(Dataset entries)
%%

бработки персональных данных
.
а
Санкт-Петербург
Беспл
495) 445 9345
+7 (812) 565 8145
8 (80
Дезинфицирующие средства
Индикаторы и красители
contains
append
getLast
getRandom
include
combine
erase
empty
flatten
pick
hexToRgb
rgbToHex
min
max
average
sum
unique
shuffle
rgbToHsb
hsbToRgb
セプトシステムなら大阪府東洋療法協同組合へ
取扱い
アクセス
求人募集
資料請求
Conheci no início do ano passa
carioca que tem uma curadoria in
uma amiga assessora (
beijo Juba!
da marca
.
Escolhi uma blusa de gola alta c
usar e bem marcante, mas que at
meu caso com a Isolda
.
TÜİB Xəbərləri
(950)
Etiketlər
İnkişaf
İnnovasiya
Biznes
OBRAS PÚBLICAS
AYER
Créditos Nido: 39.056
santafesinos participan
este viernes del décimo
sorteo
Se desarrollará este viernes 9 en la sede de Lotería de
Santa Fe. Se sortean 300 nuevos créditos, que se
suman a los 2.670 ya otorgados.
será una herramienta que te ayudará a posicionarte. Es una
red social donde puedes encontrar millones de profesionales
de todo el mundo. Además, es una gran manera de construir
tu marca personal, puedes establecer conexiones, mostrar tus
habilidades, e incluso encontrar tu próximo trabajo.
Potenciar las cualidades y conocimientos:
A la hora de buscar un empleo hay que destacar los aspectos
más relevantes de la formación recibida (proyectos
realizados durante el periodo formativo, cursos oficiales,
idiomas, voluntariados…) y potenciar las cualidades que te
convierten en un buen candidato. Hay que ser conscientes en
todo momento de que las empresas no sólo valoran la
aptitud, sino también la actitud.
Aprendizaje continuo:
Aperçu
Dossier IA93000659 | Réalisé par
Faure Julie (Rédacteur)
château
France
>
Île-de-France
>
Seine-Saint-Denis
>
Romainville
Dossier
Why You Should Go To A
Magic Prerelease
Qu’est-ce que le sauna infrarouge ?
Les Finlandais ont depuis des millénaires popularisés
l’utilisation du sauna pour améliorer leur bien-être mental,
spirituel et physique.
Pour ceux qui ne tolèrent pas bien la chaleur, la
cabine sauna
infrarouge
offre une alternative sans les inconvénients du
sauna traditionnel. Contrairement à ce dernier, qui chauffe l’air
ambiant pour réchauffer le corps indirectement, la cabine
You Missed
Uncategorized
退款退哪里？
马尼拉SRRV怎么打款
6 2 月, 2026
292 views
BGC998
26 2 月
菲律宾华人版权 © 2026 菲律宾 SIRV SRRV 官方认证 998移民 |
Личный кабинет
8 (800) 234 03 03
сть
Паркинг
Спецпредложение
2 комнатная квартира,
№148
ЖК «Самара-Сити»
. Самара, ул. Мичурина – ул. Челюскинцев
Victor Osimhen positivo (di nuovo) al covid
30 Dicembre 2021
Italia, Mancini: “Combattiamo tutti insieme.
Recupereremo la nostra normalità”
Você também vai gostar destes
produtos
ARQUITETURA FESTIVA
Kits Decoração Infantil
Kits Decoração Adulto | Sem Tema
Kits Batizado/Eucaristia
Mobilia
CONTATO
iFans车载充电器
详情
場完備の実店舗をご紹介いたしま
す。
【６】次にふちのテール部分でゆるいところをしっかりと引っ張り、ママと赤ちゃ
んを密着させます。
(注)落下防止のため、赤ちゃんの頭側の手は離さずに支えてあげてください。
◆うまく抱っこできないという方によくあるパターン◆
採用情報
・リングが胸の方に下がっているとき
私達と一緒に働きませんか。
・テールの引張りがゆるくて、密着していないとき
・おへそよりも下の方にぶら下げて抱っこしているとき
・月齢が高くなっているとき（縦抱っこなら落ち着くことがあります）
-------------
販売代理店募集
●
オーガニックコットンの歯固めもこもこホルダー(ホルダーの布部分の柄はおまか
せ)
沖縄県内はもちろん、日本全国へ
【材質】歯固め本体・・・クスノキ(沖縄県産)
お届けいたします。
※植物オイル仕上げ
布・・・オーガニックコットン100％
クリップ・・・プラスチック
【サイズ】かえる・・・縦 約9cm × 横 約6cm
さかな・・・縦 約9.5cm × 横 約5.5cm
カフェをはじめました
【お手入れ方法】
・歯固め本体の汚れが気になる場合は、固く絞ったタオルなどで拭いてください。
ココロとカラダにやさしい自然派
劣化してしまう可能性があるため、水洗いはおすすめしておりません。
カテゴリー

%%

EXERCISE: The entries above are to be output exactly as they appear.

RESULT:
бработки персональных данных
.
а
Санкт-Петербург
Беспл
495) 445 9345
+7 (812) 565 8145
8 (80
Дезинфицирующие средства
Индикаторы и красители
contains
append
getLast
getRandom
include
combine
erase
empty
flatten
pick
hexToRgb
rgbToHex
min
max
average
sum
unique
shuffle
rgbToHsb
hsbToRgb
セプトシステムなら大阪府東洋療法協同組合へ
取扱い
アクセス
求人募集
資料請求
Conheci no início do ano passa
carioca que tem uma curadoria in
uma amiga assessora (
beijo Juba!
da marca
.
Escolhi uma blusa de gola alta c
usar e bem marcante, mas que at
meu caso com a Isolda
.
TÜİB Xəbərləri
(950)
Etiketlər
İnkişaf
İnnovasiya
Biznes
OBRAS PÚBLICAS
AYER
Créditos Nido: 39.056
santafesinos participan
este viernes del décimo
sorteo
Se desarrollará este viernes 9 en la sede de Lotería de
Santa Fe. Se sortean 300 nuevos créditos, que se
suman a los 2.670 ya otorgados.
será una herramienta que te ayudará a posicionarte. Es una
red social donde puedes encontrar millones de profesionales
de todo el mundo. Además, es una gran manera de construir
tu marca personal, puedes establecer conexiones, mostrar tus
habilidades, e incluso encontrar tu próximo trabajo.
Potenciar las cualidades y conocimientos:
A la hora de buscar un empleo hay que destacar los aspectos
más relevantes de la formación recibida (proyectos
realizados durante el periodo formativo, cursos oficiales,
idiomas, voluntariados…) y potenciar las cualidades que te
convierten en un buen candidato. Hay que ser conscientes en
todo momento de que las empresas no sólo valoran la
aptitud, sino también la actitud.
Aprendizaje continuo:
Aperçu
Dossier IA93000659 | Réalisé par
Faure Julie (Rédacteur)
château
France
>
Île-de-France
>
Seine-Saint-Denis
>
Romainville
Dossier
Why You Should Go To A
Magic Prerelease
Qu’est-ce que le sauna infrarouge ?
Les Finlandais ont depuis des millénaires popularisés
l’utilisation du sauna pour améliorer leur bien-être mental,
spirituel et physique.
Pour ceux qui ne tolèrent pas bien la chaleur, la
cabine sauna
infrarouge
offre une alternative sans les inconvénients du
sauna traditionnel. Contrairement à ce dernier, qui chauffe l’air
ambiant pour réchauffer le corps indirectement, la cabine
You Missed
Uncategorized
退款退哪里？
马尼拉SRRV怎么打款
6 2 月, 2026
292 views
BGC998
26 2 月
菲律宾华人版权 © 2026 菲律宾 SIRV SRRV 官方认证 998移民 |
Личный кабинет
8 (800) 234 03 03
сть
Паркинг
Спецпредложение
2 комнатная квартира,
№148
ЖК «Самара-Сити»
. Самара, ул. Мичурина – ул. Челюскинцев
Victor Osimhen positivo (di nuovo) al covid
30 Dicembre 2021
Italia, Mancini: “Combattiamo tutti insieme.
Recupereremo la nostra normalità”
Você também vai gostar destes
produtos
ARQUITETURA FESTIVA
Kits Decoração Infantil
Kits Decoração Adulto | Sem Tema
Kits Batizado/Eucaristia
Mobilia
CONTATO
iFans车载充电器
详情
場完備の実店舗をご紹介いたしま
す。
【６】次にふちのテール部分でゆるいところをしっかりと引っ張り、ママと赤ちゃ
んを密着させます。
(注)落下防止のため、赤ちゃんの頭側の手は離さずに支えてあげてください。
◆うまく抱っこできないという方によくあるパターン◆
採用情報
・リングが胸の方に下がっているとき
私達と一緒に働きませんか。
・テールの引張りがゆるくて、密着していないとき
・おへそよりも下の方にぶら下げて抱っこしているとき
・月齢が高くなっているとき（縦抱っこなら落ち着くことがあります）
-------------
販売代理店募集
●
オーガニックコットンの歯固めもこもこホルダー(ホルダーの布部分の柄はおまか
せ)
沖縄県内はもちろん、日本全国へ
【材質】歯固め本体・・・クスノキ(沖縄県産)
お届けいたします。
※植物オイル仕上げ
布・・・オーガニックコットン100％
クリップ・・・プラスチック
【サイズ】かえる・・・縦 約9cm × 横 約6cm
さかな・・・縦 約9.5cm × 横 約5.5cm
カフェをはじめました
【お手入れ方法】
・歯固め本体の汚れが気になる場合は、固く絞ったタオルなどで拭いてください。
ココロとカラダにやさしい自然派
劣化してしまう可能性があるため、水洗いはおすすめしておりません。
カテゴリー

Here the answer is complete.